* Assigned task
Transcribe the following entries word for word; no picture is to appear in the copy.

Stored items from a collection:

= = = = = = =

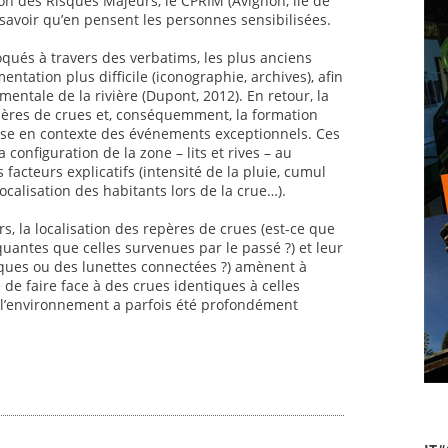
n des Risques Majeurs, le CPRIM (Avignon, île de
avoir qu’en pensent les personnes sensibilisées.
oqués à travers des verbatims, les plus anciens
ation plus difficile (iconographie, archives), afin
mentale de la rivière (Dupont, 2012). En retour, la
pères de crues et, conséquemment, la formation
ise en contexte des événements exceptionnels. Ces
 configuration de la zone – lits et rives – au
facteurs explicatifs (intensité de la pluie, cumul
ocalisation des habitants lors de la crue…).
, la localisation des repères de crues (est-ce que
uantes que celles survenues par le passé ?) et leur
iques ou des lunettes connectées ?) amènent à
e de faire face à des crues identiques à celles
 l’environnement a parfois été profondément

= = = = = = =

* Solution
n des Risques Majeurs, le CPRIM (Avignon, île de
avoir qu’en pensent les personnes sensibilisées.
oqués à travers des verbatims, les plus anciens
ation plus difficile (iconographie, archives), afin
mentale de la rivière (Dupont, 2012). En retour, la
pères de crues et, conséquemment, la formation
ise en contexte des événements exceptionnels. Ces
 configuration de la zone – lits et rives – au
facteurs explicatifs (intensité de la pluie, cumul
ocalisation des habitants lors de la crue…).
, la localisation des repères de crues (est-ce que
uantes que celles survenues par le passé ?) et leur
iques ou des lunettes connectées ?) amènent à
e de faire face à des crues identiques à celles
 l’environnement a parfois été profondément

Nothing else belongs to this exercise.